On August 30, 2010, Susannah Fox posted E-patients, Cyberchondriacs, and Why We Should Stop Calling Names starting a discussion about names. I think the discussion could be summarised in two main trends.
On the one hand, e-patients name is still useful as a brand to spread the message of individuals utilising the Internet for health purposes. Therefore, using the Internet for seeking health information on injury, disease, nutrition, improving health, etc could be consider as a “proxy” to understand the diffusion of e-patients phenomenon or normalization and routinization of technological resourcefulness, mentioned by Carl May. Susannah Fox has been analysing data from USA since 2000. It looks like that the use of the Internet for health in this country has reached a “saturation” point among Internet users, however non-Internet users and minorities, mentioned by Gilles Frydman, are still far away from this saturation point. As a part of this digital divide in Health, it is different to engage young or elderly populations. For the first group, talk about e-patient does not make any sense because, in plain English, they are digital natives while for elderly population is totally different. However, digital natives will be the patients of the near future.

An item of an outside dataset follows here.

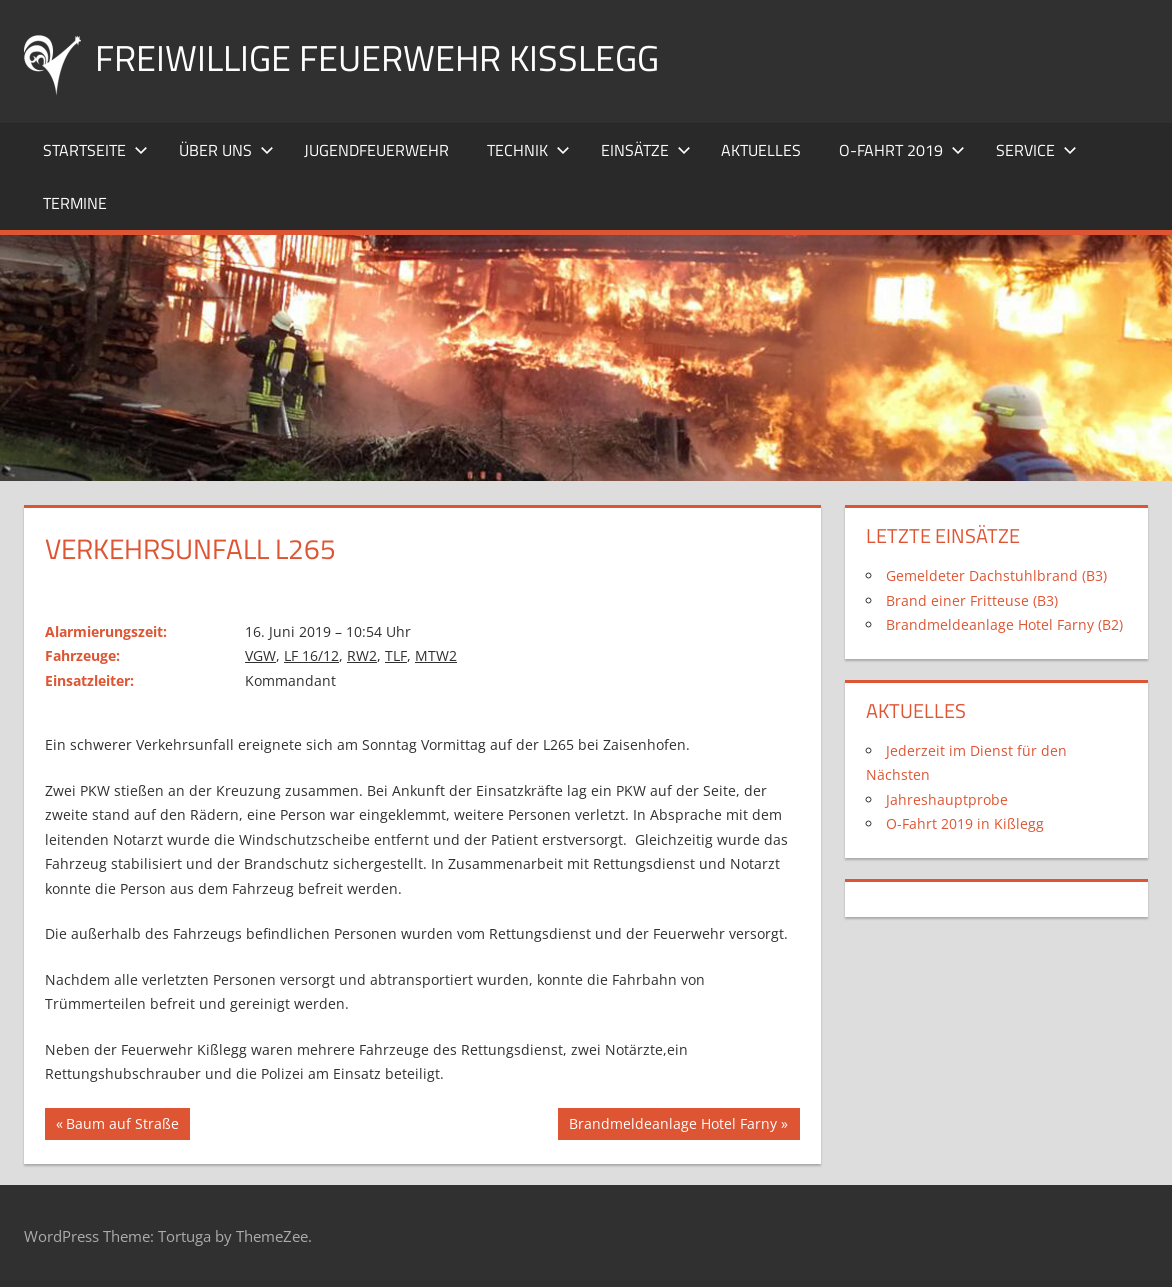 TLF (396, 655)
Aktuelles (761, 150)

To tackle the situation in Europe I have collected some data from Eurostat checking Information society statistics based on the surveys on ICT usage in enterprises and households. They have gathered the following question “I have used Internet, in the last 3 months, for seeking health information on injury, disease, nutrition, improving health, etc.)”. I have developed charts of European countries and of EU 15, EU 25 and EU 27 for ‘% of individuals’ and ‘% of individuals who used Internet in the last 3 months’. All charts revealed a positive trend but Europe is still behind USA, even the penetration of broadband in Europe is bigger than in USA.

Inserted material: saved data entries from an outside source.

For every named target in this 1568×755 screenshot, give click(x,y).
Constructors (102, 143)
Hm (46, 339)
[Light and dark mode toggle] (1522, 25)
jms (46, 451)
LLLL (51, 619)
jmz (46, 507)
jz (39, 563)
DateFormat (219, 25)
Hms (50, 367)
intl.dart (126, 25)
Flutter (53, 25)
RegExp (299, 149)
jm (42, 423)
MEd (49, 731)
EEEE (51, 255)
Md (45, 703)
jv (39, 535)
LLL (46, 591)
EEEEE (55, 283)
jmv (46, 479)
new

Click on the image below to enlarge the chart to full viewing size
On the other hand, we have to realise that this proxy does not tackle the complexity of this phenomenon and its relationships with other variables, including digital and non-digital aspects of individuals daily live. Therefore, e-patient name could be considered as an inhibitor of this complexity and it does not help us to go deeper in our analysis. I guess we may have to find a balance between get bored spreading the message and get excited about deeper analysis.